Ezekiel said:
What role does sex have in a story about defeating lots of people and accomplishing tasks?
That's a rather narrow, leading question. You might as well have asked 'what role does sex have in a game of Pacman'.
Violence is gamey. It can move a game along even when there is no story.
Gaming is an incredible diverse medium, and violence clearly is not the be all and end all. That it usually is reflects poorly on us and of writers and designers.
Witcher 2 is clearly a very violent game, but I always admired the choices it gives Geralt and the player in what was built as the final major showdown.
I've not played Watch Dogs 2 (yet), but I also admire the apparently robust options for a more pacifist playstyle. Action and gameplay systems can be enjoyed without casual, consequence-free murder being a primary gameplay loop (I feel it would've been more brave had Ubisoft ditched firearms entirely from the story - make a disdain for murder part of his character and the gameplay the player takes control of).
I see it (very rarely) used effectively in cutscenes, but I think cutscenes are far too overused and would prefer more minimalist stories that rely on environmental storytelling, the way only games can. Games don't need cutscenes and dialogue as much as the AAA publishers would have you believe.
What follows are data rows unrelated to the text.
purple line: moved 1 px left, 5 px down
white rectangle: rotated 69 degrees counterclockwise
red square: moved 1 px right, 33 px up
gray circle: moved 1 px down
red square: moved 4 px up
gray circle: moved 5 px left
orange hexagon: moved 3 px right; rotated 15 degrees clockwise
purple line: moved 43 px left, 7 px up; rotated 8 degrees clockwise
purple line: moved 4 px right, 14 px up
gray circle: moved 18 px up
That's fine for your own tastes, and I can certainly understand them; most major games are forever trapped within a thickheaded identity crisis, flip-flopping between passive and interactive - between simply sitting there watching filmic scenes and then actually 'playing' the thing. It's arguably a rather lazy form of design - relying on the ease and simplicity of passive sequences to flesh out what a dev's unable to do through mechanics, structure, other concepts, or environmental narrative, and so on.
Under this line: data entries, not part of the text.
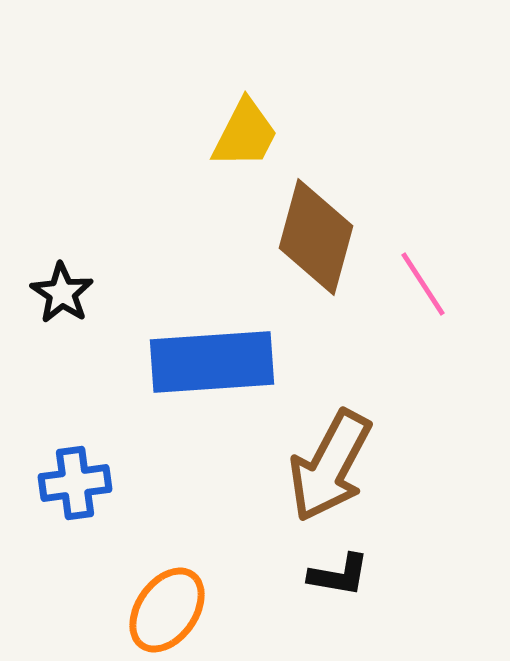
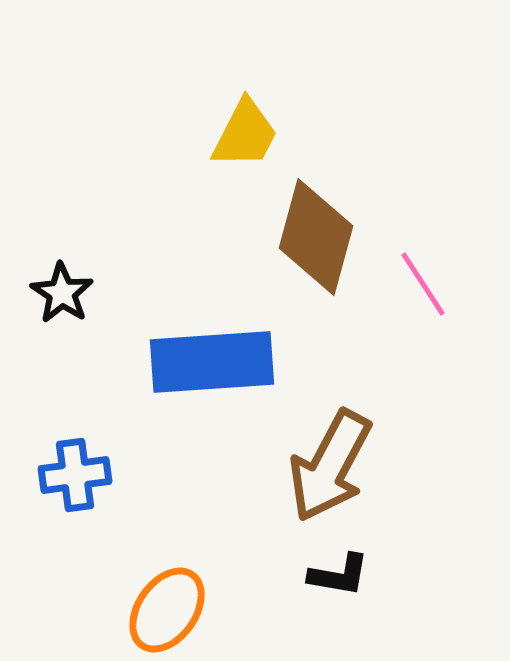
blue cross: moved 8 px up
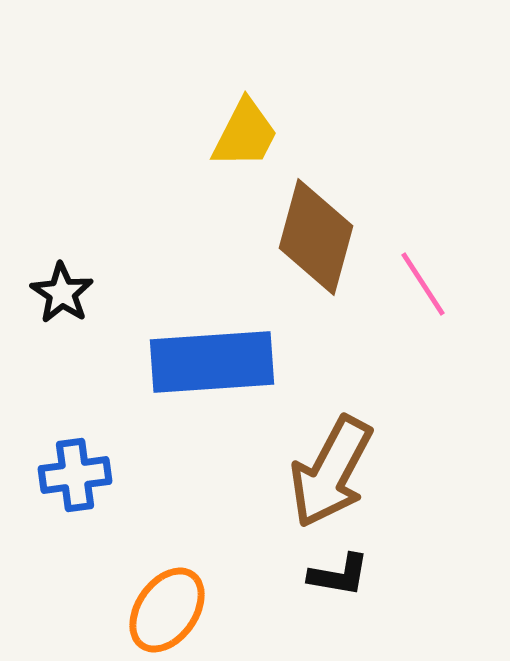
brown arrow: moved 1 px right, 6 px down
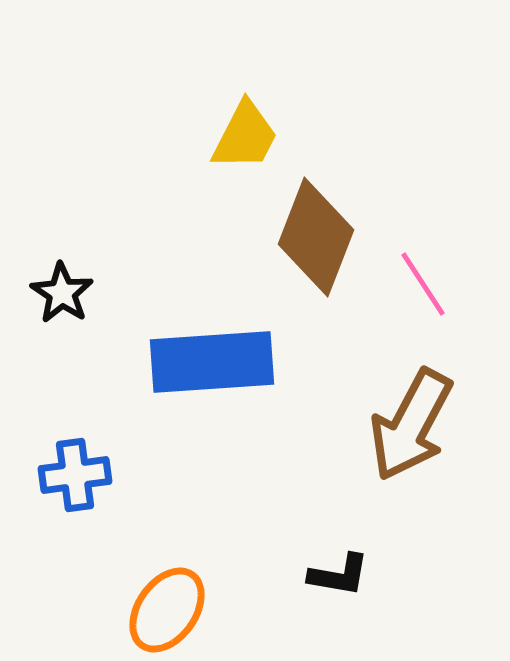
yellow trapezoid: moved 2 px down
brown diamond: rotated 6 degrees clockwise
brown arrow: moved 80 px right, 47 px up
But on t'other hand; gaming
is a unique mishmash of passive and interactive media. A film cannot ask for your input, neither can a book or sculpture. It's natural for gaming to take advantage of all that's available to it. That it's generally done lazily doesn't impact its essential merit (or potential).
Depending on the game, and what it's setting out to achieve, passive cutscenes are just fine.
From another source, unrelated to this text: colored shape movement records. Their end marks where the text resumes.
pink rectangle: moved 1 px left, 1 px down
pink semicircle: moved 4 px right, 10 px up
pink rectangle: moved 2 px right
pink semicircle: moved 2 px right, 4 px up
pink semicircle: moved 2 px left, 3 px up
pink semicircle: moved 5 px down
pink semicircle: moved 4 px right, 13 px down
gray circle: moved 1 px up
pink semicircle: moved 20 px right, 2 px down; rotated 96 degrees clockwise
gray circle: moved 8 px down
For now, and this stage of the medium technologically? I think stuff like BioWare's 'sex' scenes get the job done; DA:I was a variously awful game [that I still ended up hugely enjoying when I sussed just how much of its vapid filler 'content' could be willfully ignored], but I felt the romance arcs were excellent (at least the one's I've seen so far). They represent progress in the right direction in terms of how relationships and sexuality's presented in a game's story (games very rarely even acknowledge that their cast members
have sexual orientations, preferences, opinions on sex, etc).
People pour scorn on some of BioWare's LI scenes, but frankly I'm more personally proud of the medium and its fans when people enthuse over empathetic emotional entanglements (which sex can be a part of) in a game as opposed to mindless violence and aggression, so, again, they are a step in a positive direction[footnote]...and no, to anyone who may get triggered by critique; empathetic emotional entanglements need not 'replace' mindless - typically masculinist - violence and aggression, but broader exploration of the spectrum is important for the medium's health.[/footnote].